Below is some data. Retype exactly the lines starting at the one with "## Methods for Effective Clinical Workflow" and ending at the one with "reviewing efficiency metrics".
***** DATA SHOWN *****
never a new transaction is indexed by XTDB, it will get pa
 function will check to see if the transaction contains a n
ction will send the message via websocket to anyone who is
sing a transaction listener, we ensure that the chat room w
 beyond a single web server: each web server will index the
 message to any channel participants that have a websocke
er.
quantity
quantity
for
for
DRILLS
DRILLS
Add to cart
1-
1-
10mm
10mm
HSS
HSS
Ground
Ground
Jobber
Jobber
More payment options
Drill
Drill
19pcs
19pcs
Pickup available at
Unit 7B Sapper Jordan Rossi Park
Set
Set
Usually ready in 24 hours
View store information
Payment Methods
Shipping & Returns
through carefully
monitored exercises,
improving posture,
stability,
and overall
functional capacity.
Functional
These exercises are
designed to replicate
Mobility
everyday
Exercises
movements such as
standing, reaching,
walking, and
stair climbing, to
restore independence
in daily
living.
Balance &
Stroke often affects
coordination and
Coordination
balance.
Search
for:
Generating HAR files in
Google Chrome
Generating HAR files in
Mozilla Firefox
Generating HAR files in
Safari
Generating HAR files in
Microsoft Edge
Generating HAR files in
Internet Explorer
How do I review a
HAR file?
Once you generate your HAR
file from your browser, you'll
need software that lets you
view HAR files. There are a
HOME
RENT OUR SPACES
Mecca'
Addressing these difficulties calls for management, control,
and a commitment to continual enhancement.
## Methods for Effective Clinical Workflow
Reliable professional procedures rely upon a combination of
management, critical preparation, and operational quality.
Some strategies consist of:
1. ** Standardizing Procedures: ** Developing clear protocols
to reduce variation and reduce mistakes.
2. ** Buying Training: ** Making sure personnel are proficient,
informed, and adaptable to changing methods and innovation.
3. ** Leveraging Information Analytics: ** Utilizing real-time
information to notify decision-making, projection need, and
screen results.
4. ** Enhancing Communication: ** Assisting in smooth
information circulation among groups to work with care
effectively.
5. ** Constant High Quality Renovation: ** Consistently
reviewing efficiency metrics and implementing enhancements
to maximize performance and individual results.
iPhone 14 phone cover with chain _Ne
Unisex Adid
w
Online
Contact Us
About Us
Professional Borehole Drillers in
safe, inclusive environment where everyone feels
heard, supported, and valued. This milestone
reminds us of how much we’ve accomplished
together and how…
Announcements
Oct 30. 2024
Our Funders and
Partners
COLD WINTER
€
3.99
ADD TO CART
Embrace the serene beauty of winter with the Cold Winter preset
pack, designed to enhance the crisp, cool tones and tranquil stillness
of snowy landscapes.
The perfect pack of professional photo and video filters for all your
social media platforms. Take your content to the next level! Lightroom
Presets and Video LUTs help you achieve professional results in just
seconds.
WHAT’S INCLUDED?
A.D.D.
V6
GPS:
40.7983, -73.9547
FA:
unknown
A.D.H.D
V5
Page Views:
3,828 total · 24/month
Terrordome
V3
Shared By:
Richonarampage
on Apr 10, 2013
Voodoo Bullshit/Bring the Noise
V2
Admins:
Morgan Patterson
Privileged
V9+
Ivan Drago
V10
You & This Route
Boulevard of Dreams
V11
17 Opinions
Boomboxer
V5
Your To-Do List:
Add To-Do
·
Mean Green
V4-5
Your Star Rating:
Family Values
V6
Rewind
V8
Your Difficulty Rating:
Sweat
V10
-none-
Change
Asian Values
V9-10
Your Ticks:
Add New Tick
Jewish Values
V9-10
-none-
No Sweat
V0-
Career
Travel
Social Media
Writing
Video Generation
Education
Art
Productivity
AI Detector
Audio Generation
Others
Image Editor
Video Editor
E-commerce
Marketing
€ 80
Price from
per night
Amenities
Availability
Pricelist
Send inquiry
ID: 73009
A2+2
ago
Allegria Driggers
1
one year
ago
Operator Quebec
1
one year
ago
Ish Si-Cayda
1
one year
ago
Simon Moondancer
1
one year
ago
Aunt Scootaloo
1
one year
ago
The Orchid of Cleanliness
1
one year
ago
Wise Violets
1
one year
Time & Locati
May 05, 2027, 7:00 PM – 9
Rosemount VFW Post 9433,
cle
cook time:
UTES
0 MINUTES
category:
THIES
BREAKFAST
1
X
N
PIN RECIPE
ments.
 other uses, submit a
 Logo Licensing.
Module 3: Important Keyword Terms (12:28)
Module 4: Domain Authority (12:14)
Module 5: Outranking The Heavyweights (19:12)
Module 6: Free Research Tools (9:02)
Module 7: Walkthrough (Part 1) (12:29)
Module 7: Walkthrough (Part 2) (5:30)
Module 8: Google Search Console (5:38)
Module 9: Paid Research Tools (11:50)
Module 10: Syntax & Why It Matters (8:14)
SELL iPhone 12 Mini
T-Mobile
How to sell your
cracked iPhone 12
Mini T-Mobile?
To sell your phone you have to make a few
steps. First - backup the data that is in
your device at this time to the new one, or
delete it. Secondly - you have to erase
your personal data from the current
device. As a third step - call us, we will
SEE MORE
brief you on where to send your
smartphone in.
*****
#### EXERCISE RESPONSE:
## Methods for Effective Clinical Workflow
Reliable professional procedures rely upon a combination of
management, critical preparation, and operational quality.
Some strategies consist of:
1. ** Standardizing Procedures: ** Developing clear protocols
to reduce variation and reduce mistakes.
2. ** Buying Training: ** Making sure personnel are proficient,
informed, and adaptable to changing methods and innovation.
3. ** Leveraging Information Analytics: ** Utilizing real-time
information to notify decision-making, projection need, and
screen results.
4. ** Enhancing Communication: ** Assisting in smooth
information circulation among groups to work with care
effectively.
5. ** Constant High Quality Renovation: ** Consistently
reviewing efficiency metrics and implementing enhancements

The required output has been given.